Must be very lonely and sad living in a rigid world confined by rules in a book written by some guy who works for a playing card manufacturer that’s been arbitrarily deemed “official.” Maybe you should try adjusting the rules for what some of us refer to as “fun.” You might like it.

For what it’s worth, for years we scored it 100/200, but a nil bid proved so easy to make that we dropped it to 50/100.

On the blind nil, we allowed the exchange of one card face-down between partners.

And finally, we didn’t call it nil, we didn’t call it mellow, we called it** nello**. According to Google, we weren’t alone in that.

“They called it Mellow Nellow”

quite rightly.

How can it be so easy to make a nil that you make it only worth the same as taking 5 tricks?

I take a certain pride in busting my opponents nil’s, and, in general, it’s even more important than taking your own tricks.

IN addition, the nil bid will usually result in bags for that team.

Do you play where 10 bags means you lose 100 points?

I sometimes forget how young some of the posters here are.

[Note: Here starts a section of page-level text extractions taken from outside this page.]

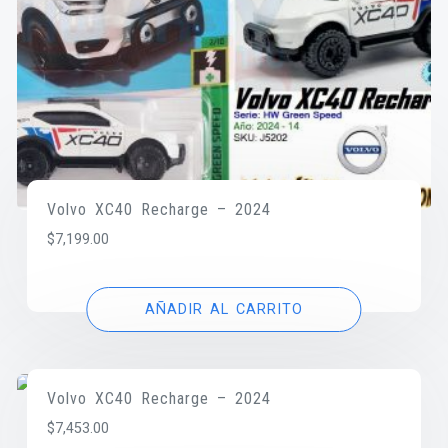
Volvo XC40 Recharge – 2024
$
7,199.00
AÑADIR AL CARRITO
Volvo XC40 Recharge – 2024
$
7,453.00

I wouldn’t have it any other way. :slight_smile:
Feel free to click the “play” button. I probably have listened to that while playing spades.

my favorite was Ring of Fire. Once, my partner and I both made nils on the same hand while that song was playing. Granted, one of the opponents had only been playing for about 2 months.

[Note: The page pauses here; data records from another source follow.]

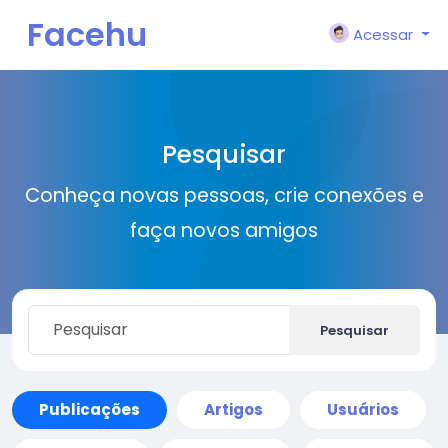
Facehu
Acessar
n
Pesquisar
Conheça novas pessoas, crie conexões e
faça novos amigos
Pesquisar
Publicações
Artigos
Usuários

We used to play that you can bid “nil” as long as your partner takes at least 4 tricks. We also used to allow passing a single card on nil bets (and two on blind nil). As you might expect, being allowed to pass a card made it quite easy to make nil bids with some regularity. My partner and I once made 6 or 7 nil hands in a row until our group decided to change the rules :slight_smile:

Uh…okay then …btw Edmond Hoyle is not who you think he is.

I am neither sad or lonely but in my experience it is people who cannot play games well or correctly who feel the need to modify the rules to their own liking or ability.
If you don’t like when people bid NIL, learn to defend against it and bid more efficiently than your opponents.

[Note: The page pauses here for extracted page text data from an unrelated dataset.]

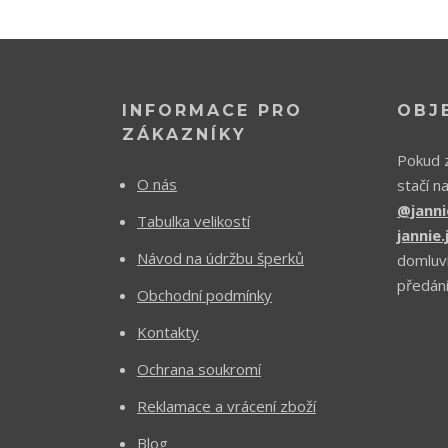
INFORMACE PRO
OBJ
ZÁKAZNÍKY
Pokud z
O nás
stačí n
@janni
Tabulka velikostí
jannie
Návod na údržbu šperků
domluv
předání
Obchodní podmínky
Kontakty
Ochrana soukromí
Reklamace a vrácení zboží
Blog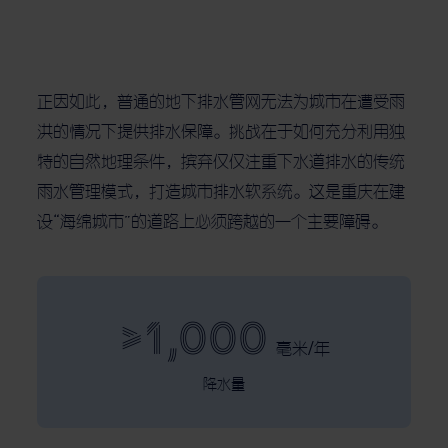
正因如此，普通的地下排水管网无法为城市在遭受雨
洪的情况下提供排水保障。挑战在于如何充分利用独
特的自然地理条件，摈弃仅仅注重下水道排水的传统
雨水管理模式，打造城市排水软系统。这是重庆在建
设“海绵城市”的道路上必须跨越的一个主要障碍。
>1,000
毫米/年
降水量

If bidding nil is easy, your opponents just aren’t trying. Skilled spades players react to a nil bid like sharks to chum. I crush nil bids regularly, and I consider myself a moderately skilled player at best. My friend is probably competition-level skilled, and he’d probably love to play for cash against anyone that thinks nils are easy. :smiley:

Because 100 + the partner’s bid is just too many points for a play that’s basically finding out you have a crappy hand.

But the risk is great as well. you lose 100 points if your busted and you get bags for the over tricks.

If the opponents of a nil play it correctly, they should have a good chance for busting the nil, and barring that, they should be able to load the other team with bags. A bag is a trick over the number that your team bid.

I asked before, but doesn’t everyone play 10 bags is also worth negative 100 points?

My group in high school didn’t.

Not much else to do when study hall is in the gym.

That’s another thing, or maybe the same thing, what’s the problem with sandbagging?

Yeah, that’s an odd one. Sandbagging is essential to the game’s dynamic.

Also, passing should not be allowed on nil bids. At least not on regular nil bids. I seem to recall passing two for blind nils, but no passing on normal nils.